An experiment in following neuralnetworksanddeeplearning.com in Rust. The end result is a web page that can sometimes recognize hand-written digits using a three-layer (one hidden) neural network.

A digit '3' being written in a JS canvas, with the probability of the output being any of the digits 0-9 displayed on a bar graph underneath it.

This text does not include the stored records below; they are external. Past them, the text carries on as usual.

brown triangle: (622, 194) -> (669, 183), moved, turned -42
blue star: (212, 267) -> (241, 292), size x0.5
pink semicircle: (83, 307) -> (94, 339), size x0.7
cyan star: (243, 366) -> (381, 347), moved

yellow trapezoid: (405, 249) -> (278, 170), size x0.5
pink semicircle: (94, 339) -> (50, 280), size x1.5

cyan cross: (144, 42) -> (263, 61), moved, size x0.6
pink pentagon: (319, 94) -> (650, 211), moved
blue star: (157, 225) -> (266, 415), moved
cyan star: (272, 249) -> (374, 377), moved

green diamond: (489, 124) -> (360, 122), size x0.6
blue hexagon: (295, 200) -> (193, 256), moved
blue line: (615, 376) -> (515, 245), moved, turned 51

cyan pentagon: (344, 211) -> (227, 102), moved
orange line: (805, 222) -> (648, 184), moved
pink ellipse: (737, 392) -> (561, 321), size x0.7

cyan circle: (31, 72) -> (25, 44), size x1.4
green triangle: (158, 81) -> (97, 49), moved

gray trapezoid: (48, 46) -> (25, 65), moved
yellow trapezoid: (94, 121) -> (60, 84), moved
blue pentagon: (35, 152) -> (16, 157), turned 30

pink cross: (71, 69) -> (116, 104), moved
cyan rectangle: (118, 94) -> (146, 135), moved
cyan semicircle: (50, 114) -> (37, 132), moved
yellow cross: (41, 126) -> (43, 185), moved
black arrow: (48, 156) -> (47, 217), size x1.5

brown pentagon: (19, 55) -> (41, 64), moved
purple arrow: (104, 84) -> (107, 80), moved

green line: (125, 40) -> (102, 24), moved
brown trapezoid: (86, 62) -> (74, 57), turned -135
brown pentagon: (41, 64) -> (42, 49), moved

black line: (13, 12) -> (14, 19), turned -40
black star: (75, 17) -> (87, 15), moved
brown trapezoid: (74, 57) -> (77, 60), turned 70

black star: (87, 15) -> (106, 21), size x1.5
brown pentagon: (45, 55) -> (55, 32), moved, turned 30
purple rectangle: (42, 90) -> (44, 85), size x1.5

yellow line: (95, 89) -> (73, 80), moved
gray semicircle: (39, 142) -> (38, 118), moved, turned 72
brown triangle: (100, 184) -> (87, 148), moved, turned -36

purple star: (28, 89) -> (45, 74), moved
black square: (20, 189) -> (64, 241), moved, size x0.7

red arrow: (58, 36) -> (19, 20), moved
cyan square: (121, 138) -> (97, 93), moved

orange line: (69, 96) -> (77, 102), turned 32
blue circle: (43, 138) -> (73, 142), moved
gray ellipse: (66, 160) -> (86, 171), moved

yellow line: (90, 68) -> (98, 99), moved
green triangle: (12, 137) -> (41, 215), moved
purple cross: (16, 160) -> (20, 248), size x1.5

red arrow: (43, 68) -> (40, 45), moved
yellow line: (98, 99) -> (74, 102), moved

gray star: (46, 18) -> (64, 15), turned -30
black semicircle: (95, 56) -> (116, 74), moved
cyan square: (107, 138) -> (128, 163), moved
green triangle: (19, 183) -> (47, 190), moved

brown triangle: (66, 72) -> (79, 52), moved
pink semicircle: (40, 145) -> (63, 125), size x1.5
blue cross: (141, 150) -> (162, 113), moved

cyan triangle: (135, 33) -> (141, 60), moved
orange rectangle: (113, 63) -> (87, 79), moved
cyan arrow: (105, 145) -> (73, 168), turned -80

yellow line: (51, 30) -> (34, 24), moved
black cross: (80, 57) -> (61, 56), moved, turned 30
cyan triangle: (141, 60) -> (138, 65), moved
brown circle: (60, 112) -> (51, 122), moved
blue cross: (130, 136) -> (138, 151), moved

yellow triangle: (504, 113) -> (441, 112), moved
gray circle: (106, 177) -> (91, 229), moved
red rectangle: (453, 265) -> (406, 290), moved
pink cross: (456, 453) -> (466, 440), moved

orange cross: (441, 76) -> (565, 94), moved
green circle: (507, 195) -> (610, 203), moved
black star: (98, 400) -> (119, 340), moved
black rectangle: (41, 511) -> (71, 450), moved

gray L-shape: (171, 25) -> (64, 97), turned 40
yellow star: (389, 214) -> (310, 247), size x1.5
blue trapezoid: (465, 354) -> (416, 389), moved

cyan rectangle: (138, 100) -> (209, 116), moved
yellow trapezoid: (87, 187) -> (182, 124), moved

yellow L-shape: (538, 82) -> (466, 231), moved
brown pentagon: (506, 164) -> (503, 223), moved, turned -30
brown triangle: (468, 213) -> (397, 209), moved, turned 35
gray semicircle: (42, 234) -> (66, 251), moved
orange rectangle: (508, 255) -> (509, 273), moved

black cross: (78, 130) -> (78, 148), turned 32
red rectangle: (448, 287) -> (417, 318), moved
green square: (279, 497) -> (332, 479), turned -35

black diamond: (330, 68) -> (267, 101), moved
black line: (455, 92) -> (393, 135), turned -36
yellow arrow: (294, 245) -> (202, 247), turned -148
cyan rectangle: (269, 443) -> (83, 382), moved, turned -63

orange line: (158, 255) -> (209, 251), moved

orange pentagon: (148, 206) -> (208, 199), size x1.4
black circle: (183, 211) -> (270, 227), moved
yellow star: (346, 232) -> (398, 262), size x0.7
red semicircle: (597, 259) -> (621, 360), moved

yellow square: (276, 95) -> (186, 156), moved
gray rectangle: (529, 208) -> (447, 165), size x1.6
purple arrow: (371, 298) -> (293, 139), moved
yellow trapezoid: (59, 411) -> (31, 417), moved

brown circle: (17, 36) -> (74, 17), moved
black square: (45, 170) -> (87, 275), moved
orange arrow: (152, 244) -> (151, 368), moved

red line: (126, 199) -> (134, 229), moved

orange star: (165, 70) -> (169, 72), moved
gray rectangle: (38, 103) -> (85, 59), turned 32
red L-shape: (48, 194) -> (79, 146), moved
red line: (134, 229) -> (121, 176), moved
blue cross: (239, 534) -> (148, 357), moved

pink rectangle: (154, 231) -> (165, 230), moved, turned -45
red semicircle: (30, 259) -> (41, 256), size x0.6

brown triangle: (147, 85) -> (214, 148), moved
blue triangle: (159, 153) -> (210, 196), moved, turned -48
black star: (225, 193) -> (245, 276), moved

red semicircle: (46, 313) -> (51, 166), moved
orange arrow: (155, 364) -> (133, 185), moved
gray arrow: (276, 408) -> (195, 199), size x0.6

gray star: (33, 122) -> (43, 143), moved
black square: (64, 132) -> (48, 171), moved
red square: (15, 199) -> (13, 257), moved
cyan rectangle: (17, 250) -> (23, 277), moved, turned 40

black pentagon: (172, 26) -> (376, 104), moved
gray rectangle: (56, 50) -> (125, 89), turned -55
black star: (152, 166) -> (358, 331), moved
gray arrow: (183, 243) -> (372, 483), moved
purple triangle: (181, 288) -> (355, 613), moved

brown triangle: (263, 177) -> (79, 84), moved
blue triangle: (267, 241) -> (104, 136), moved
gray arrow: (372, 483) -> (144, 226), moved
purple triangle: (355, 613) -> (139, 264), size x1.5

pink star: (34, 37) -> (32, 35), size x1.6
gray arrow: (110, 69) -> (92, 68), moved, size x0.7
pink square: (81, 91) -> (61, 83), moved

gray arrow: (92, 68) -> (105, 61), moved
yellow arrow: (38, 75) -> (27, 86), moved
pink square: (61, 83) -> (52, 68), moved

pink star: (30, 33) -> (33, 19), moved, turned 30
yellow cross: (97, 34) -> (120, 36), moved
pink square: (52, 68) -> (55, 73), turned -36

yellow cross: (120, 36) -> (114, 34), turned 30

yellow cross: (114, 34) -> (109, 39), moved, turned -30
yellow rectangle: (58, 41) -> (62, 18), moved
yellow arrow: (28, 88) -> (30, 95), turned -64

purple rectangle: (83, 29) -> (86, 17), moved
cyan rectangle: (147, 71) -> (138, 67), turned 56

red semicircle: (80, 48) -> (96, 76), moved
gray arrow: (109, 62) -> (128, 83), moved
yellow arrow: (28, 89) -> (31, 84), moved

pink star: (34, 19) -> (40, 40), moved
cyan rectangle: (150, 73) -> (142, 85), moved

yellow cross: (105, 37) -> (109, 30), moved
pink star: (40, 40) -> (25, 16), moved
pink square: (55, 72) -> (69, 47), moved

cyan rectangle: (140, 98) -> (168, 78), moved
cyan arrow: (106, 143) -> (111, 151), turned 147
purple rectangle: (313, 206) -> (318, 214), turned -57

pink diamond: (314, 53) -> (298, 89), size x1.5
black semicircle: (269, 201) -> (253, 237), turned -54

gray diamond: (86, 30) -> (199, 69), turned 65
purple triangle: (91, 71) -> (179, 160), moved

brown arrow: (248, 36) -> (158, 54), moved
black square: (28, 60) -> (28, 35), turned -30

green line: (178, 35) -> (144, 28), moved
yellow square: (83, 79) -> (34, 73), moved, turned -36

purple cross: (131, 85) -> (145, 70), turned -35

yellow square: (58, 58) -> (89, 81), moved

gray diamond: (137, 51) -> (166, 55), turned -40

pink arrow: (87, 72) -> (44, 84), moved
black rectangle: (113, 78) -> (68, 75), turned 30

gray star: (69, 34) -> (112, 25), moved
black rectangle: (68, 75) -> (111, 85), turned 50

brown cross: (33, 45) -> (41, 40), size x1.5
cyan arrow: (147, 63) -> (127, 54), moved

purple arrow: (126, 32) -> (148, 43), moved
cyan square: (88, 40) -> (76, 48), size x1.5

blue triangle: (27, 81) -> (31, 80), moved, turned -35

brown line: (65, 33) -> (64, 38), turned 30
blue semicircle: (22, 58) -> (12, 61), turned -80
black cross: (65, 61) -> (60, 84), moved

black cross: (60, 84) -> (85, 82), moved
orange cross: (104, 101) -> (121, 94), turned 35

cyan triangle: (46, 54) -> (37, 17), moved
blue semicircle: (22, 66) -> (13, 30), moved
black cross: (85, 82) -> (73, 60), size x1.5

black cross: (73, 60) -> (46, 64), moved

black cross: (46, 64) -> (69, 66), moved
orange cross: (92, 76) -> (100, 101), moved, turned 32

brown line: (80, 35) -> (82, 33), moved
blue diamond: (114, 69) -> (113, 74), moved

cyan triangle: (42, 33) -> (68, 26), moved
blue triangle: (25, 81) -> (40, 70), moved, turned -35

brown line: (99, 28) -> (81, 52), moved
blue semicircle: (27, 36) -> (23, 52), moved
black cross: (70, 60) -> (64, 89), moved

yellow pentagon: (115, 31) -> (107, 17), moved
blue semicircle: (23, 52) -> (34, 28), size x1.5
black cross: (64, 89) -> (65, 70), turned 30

You can see it in action at https://hackerspace.pl/~q3k/bigbrain/main.html. It's really good at figuring out the digit 2, and gets somewhat confused about other digits. Be kind to it.

Goals

  1. Be a weekend project
  2. Implement everything specific to ML/DL/NN from scratch
  3. End up with a janky JS/WASM demo

Non-Goals

  1. Be fast
  2. Be good
  3. Be clean code

Training

First, acquire the MNIST handwritten digit database (training/test sets, both images and labels) and save them in this repo.

Then, cargo run --release to run training, which will generate a net.pb containing the trained model.

Building web app

You'll need wasm-pack (cargo install wasm-pack). Then:

    cd bigbrainjs
    wasm-pack build --release --target web

You can then serve files from the bigbrainjs/web repository to see the web interface. The simplest way to do that is probably to run python -m http.server.

License

Copyright © 2021-2023 Serge Bazanski q3k@q3k.org

This work is free. You can redistribute it and/or modify it under the terms of the Do What The Fuck You Want To Public License, Version 2, as published by Sam Hocevar. See the COPYING file for more details.